In computational geometry, the Theta graph, or $\Theta$-graph, is a type of geometric spanner similar to a Yao graph. The basic method of construction involves partitioning the space around each vertex into a set of cones, which themselves partition the remaining vertices of the graph. Like Yao Graphs, a $\Theta$-graph contains at most one edge per cone; where they differ is how that edge is selected. Whereas Yao Graphs will select the nearest vertex according to the metric space of the graph, the $\Theta$-graph defines a fixed ray contained within each cone (conventionally the bisector of the cone) and selects the nearest neighbor with respect to orthogonal projections to that ray. The resulting graph exhibits several good spanner properties.

$\Theta$-graphs were first described by Clarkson in 1987 and independently by Keil in 1988.

==Construction==

Example cone of a $\Theta$-graph emanating from $p$ with orthogonal projection line $l$

$\Theta$-graphs are specified with a few parameters which determine their construction.
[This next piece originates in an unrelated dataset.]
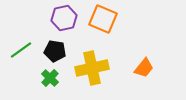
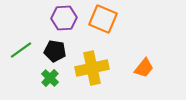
purple hexagon: rotated 10 degrees clockwise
The most obvious parameter is $k$, which corresponds to the number of equal angle cones that partition the space around each vertex. In particular, for a vertex $p$, a cone about $p$ can be imagined as two infinite rays emanating from it with angle $\theta = 2\pi/k$ between them. With respect to $p$, we can label these cones as $C_1$ through $C_k$ in a counterclockwise pattern from $C_1$, which conventionally opens so that its bisector has angle 0 with respect to the plane. As these cones partition the plane, they also partition the remaining vertex set of the graph (assuming general position) into the sets $V_1$ through $V_k$, again with respect to $p$. Every vertex in the graph gets the same number of cones in the same orientation, and we can consider the set of vertices that fall into each.

Considering a single cone, we need to specify another ray emanating from $p$, which we will label $l$. For every vertex in $V_i$, we consider the orthogonal projection of each $v \in V_i$ onto $l$. Suppose that $r$ is the vertex with the closest such projection, then the edge $\{p,r\}$ is added to the graph. This is the primary difference from Yao Graphs which always select the nearest vertex; in the example image, a Yao Graph would include the edge $\{p,q\}$ instead.

Construction of a $\Theta$-graph is possible with a sweepline algorithm in $O(n \log{n})$ time.

==Properties==
$\Theta$-graphs exhibit several useful geometric spanner properties.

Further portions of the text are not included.